Some contend that the final frontier is space. But in the creative world, that distinction has been relegated to childhood — an exploration lately undertaken by kids themselves. Many by now have seen Richard Linklater‘s astonishing and critically acclaimed film BOYHOOD. The movie tracks one young man’s bumpy coming of age, filmed in real time over a twelve-year period.
The ‘youth, reexamined’ theme seems to be in the zeitgeist; dare we call it a trend? While in Italy attending 9th International Festival of Contemporary Dance, I sat through many performances staged as part of the “Vita Nova” theme of the Festival.
Vita Nova, a presentation series of the Biennale College Dance dedicated to training processes that lead to creation, this year involved very young dancers. Established choreographers – Adriana Borriello, Stian Danielsen, Cristina Rizzo, Simona Bertozzi, Helen Cerina and Virgilio Sieni – led practices with performers between the ages of 10 and 14 to develop multiple creations commissioned by the Biennale. Choreographer and Festival Director Virgilio Siena‘s “Stanza del fauna,” pictured below, reflects his interest in human gesture taking the form of play, in this case a young man dancing with cone-shaped props.
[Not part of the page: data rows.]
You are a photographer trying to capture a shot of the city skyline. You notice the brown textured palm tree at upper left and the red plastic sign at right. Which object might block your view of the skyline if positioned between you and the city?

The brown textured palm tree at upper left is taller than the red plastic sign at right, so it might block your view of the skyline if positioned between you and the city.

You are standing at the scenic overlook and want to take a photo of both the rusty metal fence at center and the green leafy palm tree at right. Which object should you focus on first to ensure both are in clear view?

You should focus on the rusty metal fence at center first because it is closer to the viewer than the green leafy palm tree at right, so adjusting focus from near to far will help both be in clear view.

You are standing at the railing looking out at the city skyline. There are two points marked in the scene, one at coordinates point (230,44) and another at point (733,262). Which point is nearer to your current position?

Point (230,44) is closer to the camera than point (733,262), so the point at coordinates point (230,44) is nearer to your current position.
Below, “Bolero,” by Cristina Rizzo, who trained in New York at the Graham school and in the studios of Merce Cunningham and Trisha Brown, and was one of the founders of Kinkaleri. The young man in the photo led the pack in Rizzo’s group dance for pre-teens. p.s. this kid was a really good dancer!
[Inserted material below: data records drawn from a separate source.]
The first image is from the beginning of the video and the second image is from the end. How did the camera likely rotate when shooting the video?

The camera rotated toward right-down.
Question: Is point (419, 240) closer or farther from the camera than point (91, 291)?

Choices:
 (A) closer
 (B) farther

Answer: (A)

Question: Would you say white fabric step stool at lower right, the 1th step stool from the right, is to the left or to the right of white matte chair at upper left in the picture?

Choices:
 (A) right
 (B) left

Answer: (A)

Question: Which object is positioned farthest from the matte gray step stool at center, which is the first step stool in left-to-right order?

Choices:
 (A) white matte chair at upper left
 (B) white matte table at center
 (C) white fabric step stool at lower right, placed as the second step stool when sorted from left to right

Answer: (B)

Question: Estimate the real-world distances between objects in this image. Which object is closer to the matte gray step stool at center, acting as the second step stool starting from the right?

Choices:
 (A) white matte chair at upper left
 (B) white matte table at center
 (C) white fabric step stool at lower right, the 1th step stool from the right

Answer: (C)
Which brings us to “In a Dark, Dark House,” a play by Neil LaBute from 2007 just restaged by director Larry Moss at the wonderful Matrix Theater on Melrose Avenue. Called a tragicomedy by the playwright, the theater piece recounts the secrets and lies that linger – and fester – between two brothers (Aaron McPherson and Shaun Silos). The truths revealed involve sexual abuse with dysfunctional parenting thrown into the mix.
“Dark House”‘s gripping two hours at the Matrix benefits from clear visual realization and the all-pro cast’s confident navigation of the play’s language, ideas and emotions. (A third player, Annie Chernecky, also contributes strongly.) I love the intimacy that’s possible at the Matrix, where audience enjoys close-range access to LaBute’s strong vernacular writing. The play bogs down in its final act, however, with the playwright clamoring to tie up loose ends. Nonetheless, “Dark House” provides a valiant journey through two men’s intersecting childhood traumas.